Hamburg’s Senator for Culture Carsten Brosda (SPD) has been working intensively on songs by the musician Bruce Springsteen for several months. “I’m currently writing a book in which I try, among other things, to explain political values with songs by Springsteen. It works surprisingly well,” said the 48-year-old of the German Press Agency in Hamburg.
He’s been writing the book for a long time, but it’s far from finished. It is scheduled for release in fall 2023. “That’s my plan too. But that only works in the gaps that you have.” But if they don’t appear or he doesn’t have any inspiration, then it just doesn’t go any further. “I don’t do it full-time and can sit down at my desk in the morning and stay there until 2 p.m., like some other people can do. I don’t write a line between 8 a.m. and 2 p.m. But I write between 11 p.m. and 1:30 a.m. – and that also depends on how the previous evening at the theater was.”
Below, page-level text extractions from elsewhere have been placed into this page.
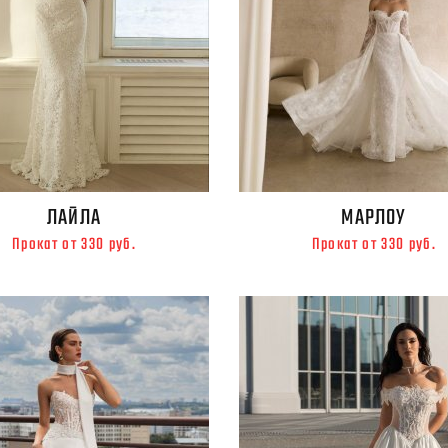
ЛАЙЛА
МАРЛОУ
Прокат от 330 руб.
Прокат от 330 руб.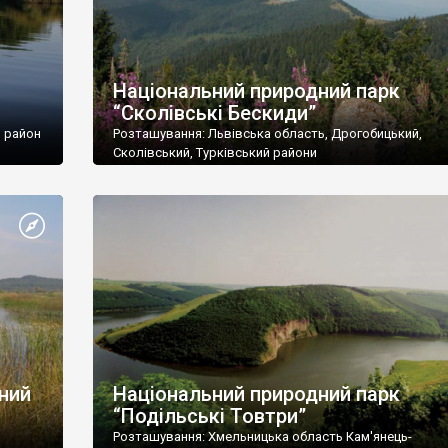
Національний природний парк
“Сколівські Бескиди”
й район
Розташування: Львівська область, Дрогобицький,
Сколівський, Турківський райони
ього
Площа: 35261,0 га
Підпорядкування: Державний комітет лісового
уда,
господарства України
Поштова адреса: 82600, Львівська обл., Сколівський р
Сколе, вул. Кн. Святослава, 3
Тел./факс: (03251) 2-14-11
E-mail: beskydy2005@ukr.net
ний
Національний природний парк
“Подільські Товтри”
Розташування: Хмельницька область Кам'янець-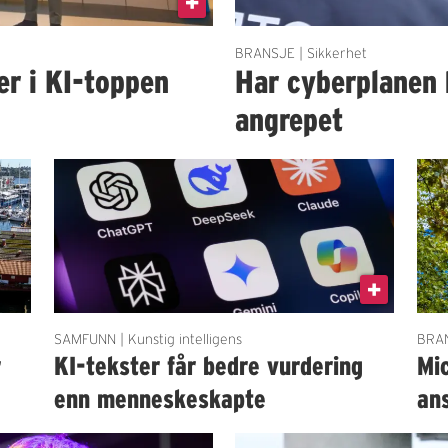
BRANSJE | Sikkerhet
er i KI-toppen
Har cyberplanen 
angrepet
SAMFUNN | Kunstig intelligens
BRAN
r
KI-tekster får bedre vurdering
Mi
enn menneskeskapte
an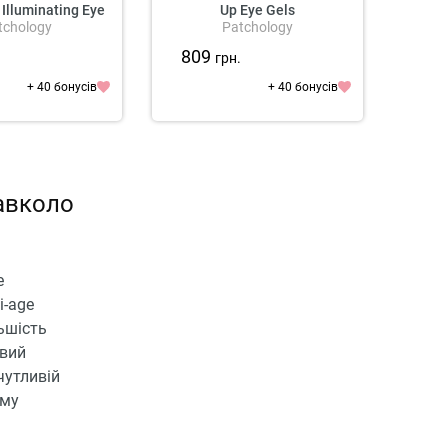
 Illuminating Eye
Up Eye Gels
Про
tchology
Patchology
Gels
Roy
C
809
1 3
.
грн.
+ 40 бонусів
+ 40 бонусів
авколо
е
i-age
ьшість
овий
чутливій
ому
In general, the book is an attempt “to search for narratives in books, songs, films, plays and other works of art that are all around us, which are not at all political on the surface, but which of course contain political ideas in themselves”. It’s about meaningful stories that are told everywhere, but not necessarily interpreted politically. Such stories, which can also educate a community, are often found in Springsteen’s songs. “You can explain freedom with Bruce Springsteen, for example. There is an immediacy of emotion when you listen to “Thunder Road”. That works great.”
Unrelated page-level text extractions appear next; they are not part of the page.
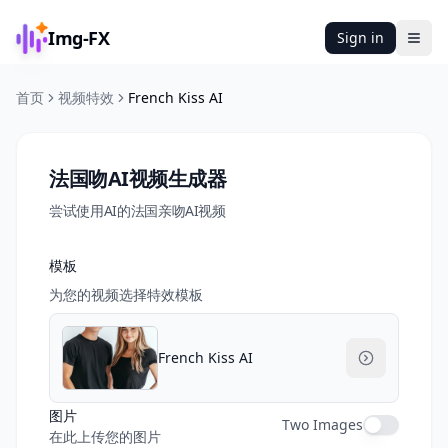
Img-FX
Sign in
Ope
首页
视频特效
French Kiss AI
法国吻AI视频生成器
尝试使用AI的法国亲吻AI视频
模板
为您的视频选择特效模板
French Kiss AI
图片
Two Images
在此上传您的图片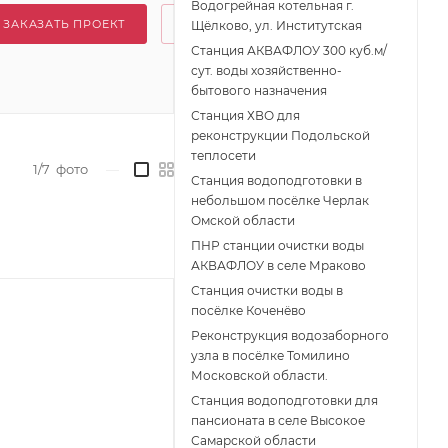
Водогрейная котельная г.
ЗАКАЗАТЬ ПРОЕКТ
Щёлково, ул. Институтская
Станция АКВАФЛОУ 300 куб.м/
сут. воды хозяйственно-
бытового назначения
Станция ХВО для
реконструкции Подольской
теплосети
1/7
фото
—
Станция водоподготовки в
небольшом посёлке Черлак
Омской области
ПНР станции очистки воды
АКВАФЛОУ в селе Мраково
Станция очистки воды в
посёлке Коченёво
Реконструкция водозаборного
узла в посёлке Томилино
Московской области.
Станция водоподготовки для
пансионата в селе Высокое
Самарской области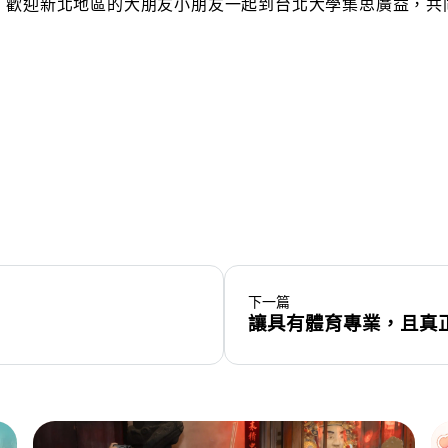
天，歡迎新北地區的大朋友小朋友一起到台北大學集思廣益，
下一篇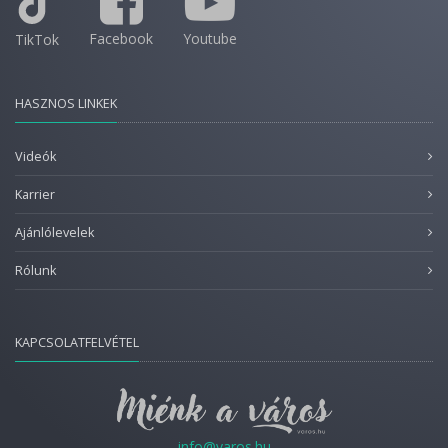
Facebook
Youtube
TikTok
HASZNOS LINKEK
Videók
Karrier
Ajánlólevelek
Rólunk
KAPCSOLATFELVÉTEL
info@varos.hu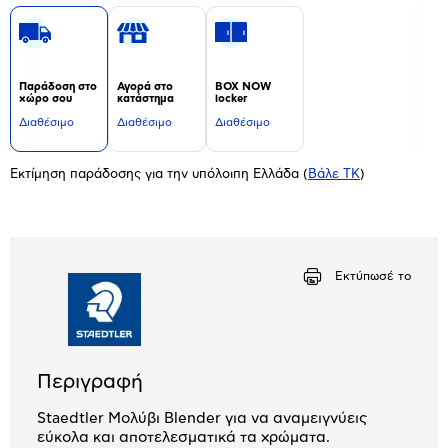
Παράδοση στο
Αγορά στο
BOX NOW
χώρο σου
κατάστημα
locker
Διαθέσιμο
Διαθέσιμο
Διαθέσιμο
Εκτίμηση παράδοσης για την υπόλοιπη Ελλάδα
(
Βάλε ΤΚ
)
Εκτύπωσέ το
Περιγραφή
Staedtler Μολύβι Blender για να αναμειγνύεις
εύκολα και αποτελεσματικά τα χρώματα.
Brosda does not necessarily want to meet the musician Springsteen personally, who will also appear in Hamburg in 2023. “That’s always the classic question. Do you actually really want to meet one of the people you have such a fanboy moment for? Or isn’t it better to live with the illusion that they are the way you thought they were?” He doesn’t have the compelling need to meet him. “If that somehow came about, I certainly wouldn’t say no.” Springsteen speaks for him through the works he has created. “And some of those are great stories.”